What is the most difficult puzzle ever solved blindfolded?


----------



## Muesli (Oct 17, 2009)

curious said:


> What is the most difficult puzzle ever solved blindfolded?



I'd imagine something like the Golden Cube or Mirror blocks. Anything without colours or raised edges to memorise.


----------



## MatsBergsten (Oct 17, 2009)

curious said:


> What is the most difficult puzzle ever solved blindfolded?



Maybe this is thread kidnapping or what you call it. But I think the best answer to this
may come from Mike. What is hardest, a 7x7 or a Megaminx? Or of course your 2-7 bld relay?


----------



## fanwuq (Oct 17, 2009)

5:22.51
Memo around 3 minutes.
It has been many months before I attempted this.


----------



## Novriil (Oct 17, 2009)

My blindfold PB 4:19.46


----------



## Kian (Oct 17, 2009)

Musli4brekkies said:


> curious said:
> 
> 
> > What is the most difficult puzzle ever solved blindfolded?
> ...



Umm, you don't even have to memorize a Mirror Blocks cube to solve it blindfolded. 

I agree with Mats, the hardest individual puzzle I know of solve blindfolded has to be 7x7 or Megaminx, but Mike can tell us which is harder.


----------



## Mike Hughey (Oct 17, 2009)

Musli4brekkies said:


> curious said:
> 
> 
> > What is the most difficult puzzle ever solved blindfolded?
> ...



Huh? You can solve these without a memorization phase! People were solving mirror blocks blindfolded as soon as they came out.

Mats, I thought megaminx was significantly more unpleasant than 7x7x7, but 7x7x7 is probably a little harder. But overall, we have to consider that different puzzles are simply different. I'm really looking forward to learning my approach to square-1. I think I've demonstrated it will work, and it should be fairly fast, but it will probably be the toughest BLD method I will have ever learned, by far.


----------



## cookingfat (Oct 17, 2009)

Mike Hughey said:


> Musli4brekkies said:
> 
> 
> > curious said:
> ...



Since this is a spontaneous 'post your blind solve' thread, I just tried BLD mirror blocks with no inspection and got 7:01.45. I've done better, but it's fun to do.


----------



## curious (Oct 18, 2009)

sorry about going into this thread,
using pochman edges, what is a simple and effective way to memorise the edges?


----------



## Steyler (Oct 18, 2009)

Um I can't even solve BLD... can anyone give me a good tutorial?


----------



## Kian (Oct 18, 2009)

Steyler said:


> Um I can't even solve BLD... can anyone give me a good tutorial?

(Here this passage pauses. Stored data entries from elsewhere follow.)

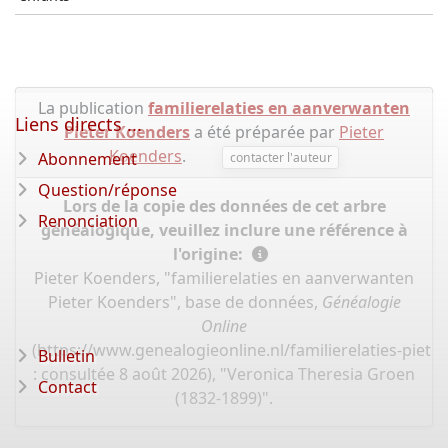
La publication
familierelaties en aanverwanten
Liens directs ...
Pieter Koenders
a été préparée par
Pieter
Koenders
.
Abonnement
contacter l'auteur
Question/réponse
Lors de la copie des données de cet arbre
Renonciation
généalogique, veuillez inclure une référence à
l'origine:
Pieter Koenders, "familierelaties en aanverwanten
Pieter Koenders", base de données,
Généalogie
Online
(
https://www.genealogieonline.nl/familierelaties-piet
Bulletin
: consultée 8 août 2026), "Veronica Theresia Groen
Contact
(1832-1899)".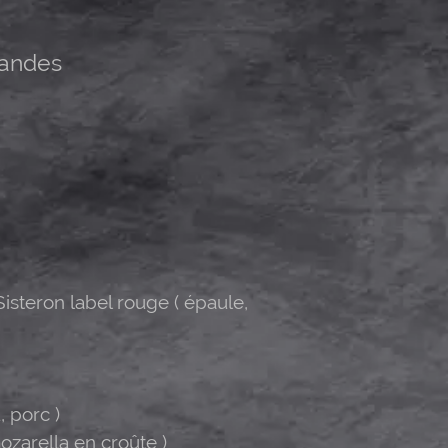
iandes
Sisteron label rouge ( épaule,
, porc )
ozarella en croûte )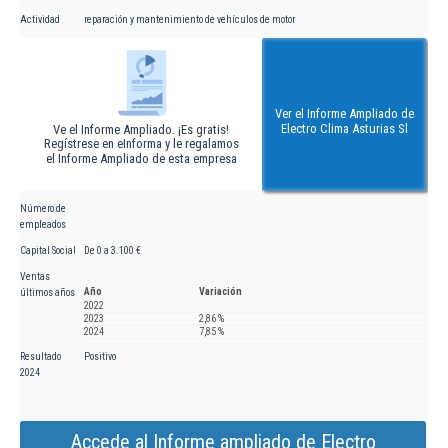
Actividad
reparación y mantenimiento de vehículos de motor
Ver el Informe Ampliado de
Electro Clima Asturias Sl
Ve el Informe Ampliado. ¡Es gratis!
Regístrese en eInforma y le regalamos
el Informe Ampliado de esta empresa
Número de
empleados
Capital Social
De 0 a 3.100 €
Ventas
Año
Variación
últimos años
2022
2023
2,86 %
2024
7,85 %
Resultado
Positivo
2024
Accede al Informe ampliado de Electro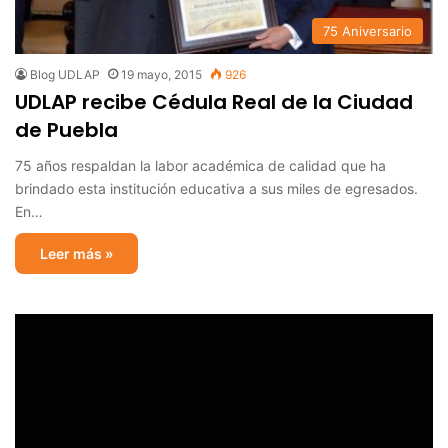
75 Aniversario
Blog UDLAP
19 mayo, 2015
926
UDLAP recibe Cédula Real de la Ciudad
de Puebla
75 años respaldan la labor académica de calidad que ha
brindado esta institución educativa a sus miles de egresados.
En…
Leer más »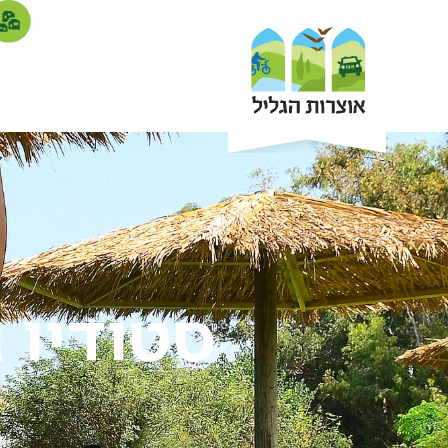
סטודיו ג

http://solvethecube.110mb.com/index.php?location=blindfold


----------



## MatsBergsten (Oct 18, 2009)

curious said:


> sorry about going into this thread,
> using pochman edges, what is a simple and effective way to memorise the edges?



It is individual. Some do it best visually. Some remembers colours. Some makes numbers of the cubies and some letters or names. Try out and see what is best for yourself.


----------



## Novriil (Oct 18, 2009)

curious said:


> sorry about going into this thread,
> using pochman edges, what is a simple and effective way to memorise the edges?



I made a short tutorial on that (edges and corners): http://www.youtube.com/watch?v=ZFpWuAuiDns

I hope that you can understand it.


----------



## DavidWoner (Oct 18, 2009)

I keep meaning to try sq2 BLD, though it will probably be easier than sq1 BLD, since I can just comm everything.


----------



## Tim Major (Oct 18, 2009)

Mike Hughey said:


> Musli4brekkies said:
> 
> 
> > curious said:
> ...


I agree about the first part, but for the second part, I think Pyra would be very easy as most human made solutions only contain 8-14 moves, or *maybe* under 8 if you really planned on a relatively good scramble.


----------



## jonathan90 (Nov 17, 2009)

Hi¡¡¡¡
I´m new 
5:17.15, bad, bad, bad :-(


----------